Nein, Spaß beiseite, ich hab überhaupt nichts gegen kreative Bands. Nur ist meine Erfahrung nach bald einem halben Jahrhundert Mucke, dass die überwiegende Mehrheit der Amateurbands häufig in den gleichen Disziplinen schwächelt:
1. Sänger, deren Energie nicht mal bis zur vordersten Reihe des Publikums durchdringt, manchmal in Verbindung mit fehlendem Charakter in der Stimme
2. Drummer, die häufig am Ende ihrer Fills nur deshalb die 1 finden, weil die restliche Band mittlerweile weiß, wo sie suchen muss
3. Soli, die nur die Pentatonik in ihrer Reinform rauf- und wieder runternudeln, statt nen Spannungsbogen zu bauen
4. Kompositionen/Arrangements, die zu dicht (=durchgehend laut), einfallslos oder strukturell nicht schlüssig sind und keine gelungene Melodieführung haben.

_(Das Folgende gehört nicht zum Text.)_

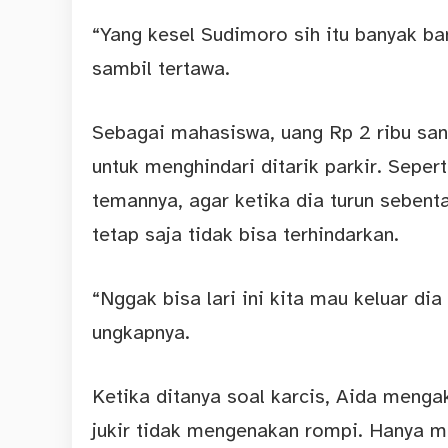
“Yang kesel Sudimoro sih itu banyak b
sambil tertawa.
Sebagai mahasiswa, uang Rp 2 ribu san
untuk menghindari ditarik parkir. Sep
temannya, agar ketika dia turun seben
tetap saja tidak bisa terhindarkan.
“Nggak bisa lari ini kita mau keluar di
ungkapnya.
Ketika ditanya soal karcis, Aida mengak
jukir tidak mengenakan rompi. Hanya 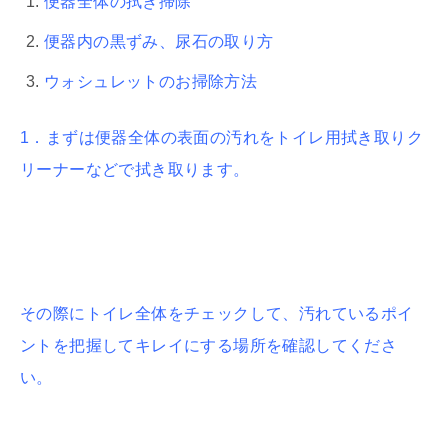
便器全体の拭き掃除
便器内の黒ずみ、尿石の取り方
ウォシュレットのお掃除方法
1．まずは便器全体の表面の汚れをトイレ用拭き取りク
リーナーなどで拭き取ります。
その際にトイレ全体をチェックして、汚れているポイ
ントを把握してキレイにする場所を確認してくださ
い。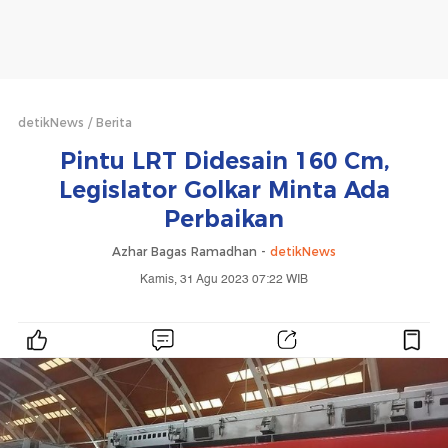
detikNews
Berita
Pintu LRT Didesain 160 Cm,
Legislator Golkar Minta Ada
Perbaikan
Azhar Bagas Ramadhan -
detikNews
Kamis, 31 Agu 2023 07:22 WIB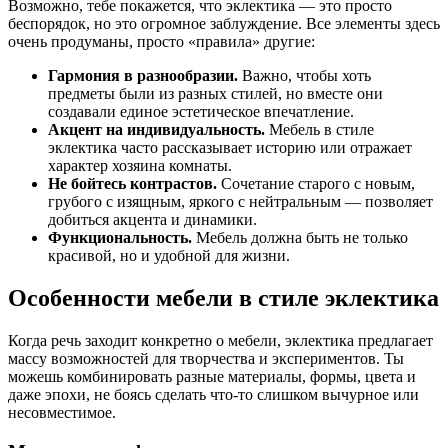
Возможно, тебе покажется, что эклектика — это просто
беспорядок, но это огромное заблуждение. Все элементы здесь
очень продуманы, просто «правила» другие:
Гармония в разнообразии.
Важно, чтобы хоть
предметы были из разных стилей, но вместе они
создавали единое эстетическое впечатление.
Акцент на индивидуальность.
Мебель в стиле
эклектика часто рассказывает историю или отражает
характер хозяина комнаты.
Не бойтесь контрастов.
Сочетание старого с новым,
грубого с изящным, яркого с нейтральным — позволяет
добиться акцента и динамики.
Функциональность.
Мебель должна быть не только
красивой, но и удобной для жизни.
Особенности мебели в стиле эклектика
Когда речь заходит конкретно о мебели, эклектика предлагает
массу возможностей для творчества и экспериментов. Ты
можешь комбинировать разные материалы, формы, цвета и
даже эпохи, не боясь сделать что-то слишком вычурное или
несовместимое.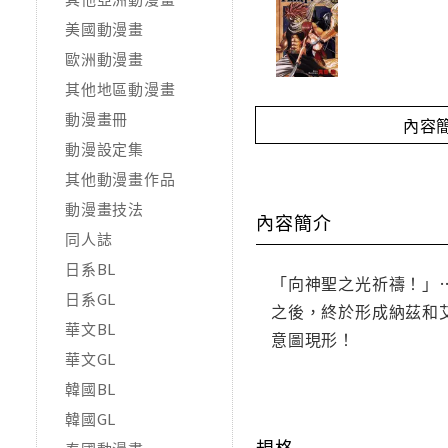
美國動漫畫
歐洲動漫畫
其他地區動漫畫
動漫畫冊
內容
動漫設定集
其他動漫畫作品
動漫畫技法
內容簡介
同人誌
日系BL
「向神聖之光祈禱！」
日系GL
之後，終於形成納茲和
華文BL
意圖現形！
華文GL
韓國BL
韓國GL
規格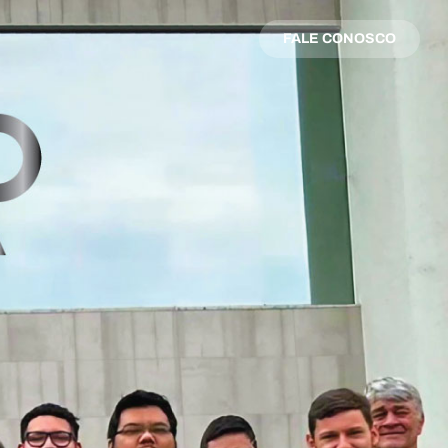
FALE CONOSCO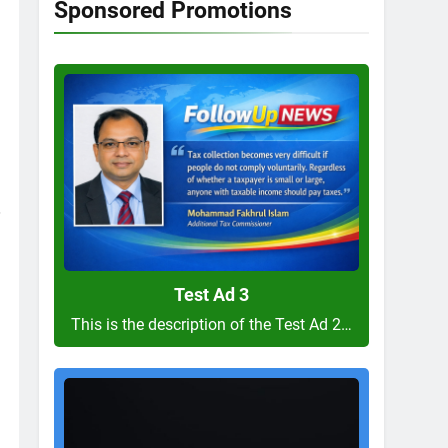
Sponsored Promotions
Test
Ad
3
Test Ad 3
This is the description of the Test Ad 2…
Test
Ad
2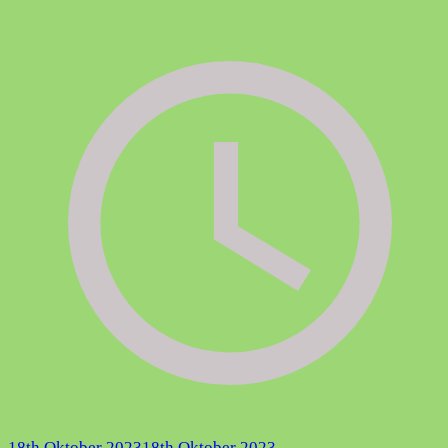
18th Oktober 2023
18th Oktober 2023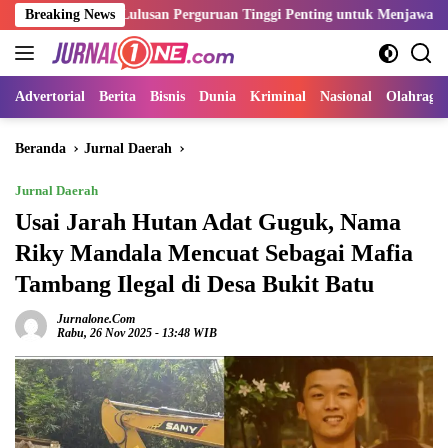
Langsung
tensi Lulusan Perguruan Tinggi Penting untuk Menjawab Kebutuhan D
Breaking News
ke
konten
Advertorial
Berita
Bisnis
Dunia
Kriminal
Nasional
Olahraga
Beranda
Jurnal Daerah
Jurnal Daerah
Usai Jarah Hutan Adat Guguk, Nama
Riky Mandala Mencuat Sebagai Mafia
Tambang Ilegal di Desa Bukit Batu
Jurnalone.com
Rabu, 26 Nov 2025 - 13:48 WIB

Punkt 1 bis 3 kann Coverbands exakt gleich treffen, in Punkt 4 sind sie dafür fein raus. Also hat ne Coverband nur 3/4 der Schwachstellen einer komponierenden Band. 😉
Das stört mich alles überhaupt nicht, es ist auch ganz normal, dass durchschnittlich begabte/ambitionierte Hobbymusiker in ihrer Gewichtsklasse zusammenspielen, wobei natürlich auch keine Qualität wie im Staatsorchester erwartet werden darf.

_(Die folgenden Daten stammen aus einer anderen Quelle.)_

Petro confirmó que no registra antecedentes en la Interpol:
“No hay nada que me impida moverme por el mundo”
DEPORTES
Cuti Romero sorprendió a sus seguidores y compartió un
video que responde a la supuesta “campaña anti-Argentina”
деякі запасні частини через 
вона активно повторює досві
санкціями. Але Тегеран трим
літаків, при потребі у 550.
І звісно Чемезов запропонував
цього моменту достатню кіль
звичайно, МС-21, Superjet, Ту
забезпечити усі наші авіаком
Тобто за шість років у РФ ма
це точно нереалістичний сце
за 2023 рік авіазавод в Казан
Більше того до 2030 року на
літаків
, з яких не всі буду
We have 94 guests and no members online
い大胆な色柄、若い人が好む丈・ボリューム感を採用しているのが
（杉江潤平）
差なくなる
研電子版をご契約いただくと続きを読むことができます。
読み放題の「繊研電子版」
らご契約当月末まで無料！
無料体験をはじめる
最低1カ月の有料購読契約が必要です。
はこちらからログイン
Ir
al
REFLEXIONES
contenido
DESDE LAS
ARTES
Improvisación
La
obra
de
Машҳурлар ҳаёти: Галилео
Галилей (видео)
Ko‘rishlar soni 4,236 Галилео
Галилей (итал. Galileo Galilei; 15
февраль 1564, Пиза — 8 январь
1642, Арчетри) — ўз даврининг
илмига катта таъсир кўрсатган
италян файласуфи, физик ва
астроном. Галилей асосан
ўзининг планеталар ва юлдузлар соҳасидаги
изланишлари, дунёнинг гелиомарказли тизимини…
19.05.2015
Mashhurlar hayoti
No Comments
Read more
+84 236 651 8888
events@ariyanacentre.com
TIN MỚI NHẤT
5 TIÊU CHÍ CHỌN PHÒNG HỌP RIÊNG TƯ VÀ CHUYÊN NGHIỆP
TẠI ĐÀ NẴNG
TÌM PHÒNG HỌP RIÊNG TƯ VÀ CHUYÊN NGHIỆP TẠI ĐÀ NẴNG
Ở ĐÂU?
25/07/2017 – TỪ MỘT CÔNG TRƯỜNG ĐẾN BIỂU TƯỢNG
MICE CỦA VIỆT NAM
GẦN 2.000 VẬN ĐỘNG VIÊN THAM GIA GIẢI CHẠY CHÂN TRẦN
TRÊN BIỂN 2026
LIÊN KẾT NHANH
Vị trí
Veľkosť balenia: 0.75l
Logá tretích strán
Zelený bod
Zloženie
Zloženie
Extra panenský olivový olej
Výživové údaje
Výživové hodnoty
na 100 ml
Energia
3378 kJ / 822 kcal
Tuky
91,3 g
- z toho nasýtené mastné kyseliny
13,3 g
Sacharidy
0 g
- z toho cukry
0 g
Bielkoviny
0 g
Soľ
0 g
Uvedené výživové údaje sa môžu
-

Nur schaue und höre ich mir halt lieber Bands an, die mich inspirieren, und die mich motivieren, auch noch mehr aus MIR rauszuholen. Ich besuche beispielsweise auch keine Vorstellung der Laienbühne hier im Dorf, sondern gehe richtig ins Theater.
Wie du schreibst, am Ende wird es darauf rauslaufen, dass beide sich erst einen gewissen Ruf erspielen müssen. Und das scheint mir heutzutage für Cover deutlich leichter zu sein.